(RNS) As Christians worldwide prepare to celebrate Easter, they will follow a familiar chronology: Jesus was crucified on Good Friday and rose from the dead on “the third day,” in the words of the ancient Nicene Creed.
But if Jesus died at 3 p.m. Friday and vacated his tomb by dawn Sunday morning—about 40 hours later—how does that make three days? And do Hebrew Scriptures prophesy that timetable?
Even Pope Benedict XVI wrestles with the latter question in his new book, “Jesus of Nazareth: Holy Week,” about Christ’s last days. “There is no direct scriptural testimony pointing to the `third day,”’ the pope concludes.
The chronology conundrum is “a bit of a puzzle,” said Marcus Borg, a progressive biblical scholar and co-author of “The Last Week,” a book about Holy Week.
But Borg and other experts say the puzzle can be solved if you know how first-century Jews counted time, and grant the four evangelists a little poetic license.
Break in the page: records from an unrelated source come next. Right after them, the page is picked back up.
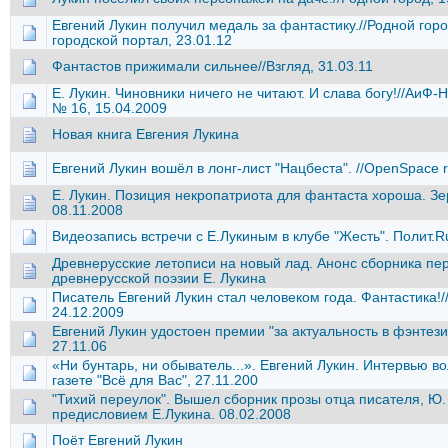
Евгений Лукин получил медаль за фантастику.//Родной горо
городской портал, 23.01.12
Фантастов прижимали сильнее//Взгляд, 31.03.11
Е. Лукин. Чиновники ничего не читают. И слава богу!//АиФ
№ 16, 15.04.2009
Новая книга Евгения Лукина
Евгений Лукин вошёл в лонг-лист "Нацбеста". //OpenSpace 
Е. Лукин. Позиция некропатриота для фантаста хороша. Зе
08.11.2008
Видеозапись встречи с Е.Лукиным в клубе "Жесть". Полит.Ru
Древнерусские летописи на новый лад. Анонс сборника п
древнерусской поэзии Е. Лукина
Писатель Евгений Лукин стал человеком года. Фантастика!/
24.12.2009
Евгений Лукин удостоен премии "за актуальность в фэнтези"
27.11.06
«Ни бунтарь, ни обыватель...». Евгений Лукин. Интервью в
газете "Всё для Вас", 27.11.200
"Тихий переулок". Вышел сборник прозы отца писателя, Ю. 
предисловием Е.Лукина. 08.02.2008
Поёт Евгений Лукин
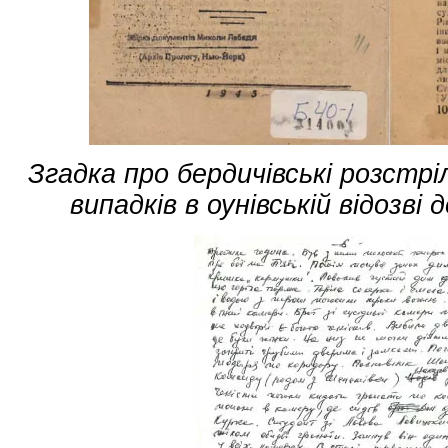
Згадка про бердичівські розстрі
випадків в оунівській відозві д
For Jews of Jesus’ time, days began at sunset. So, Friday night was actually Saturday, a schedule that still guides Jewish holy days, such as Shabbat.
Ancient Jews also used what scholars call “inclusive reckoning,” meaning any part of a day is counted as a whole day, said Clinton Wahlen of the Seventh-day Adventist Biblical Research Institute in Silver Spring, Md.
Using these counting methods, a backward calculation from Sunday morning to Friday afternoon makes three days.
Besides, the four evangelists were likely not counting time literally, according to some scholars.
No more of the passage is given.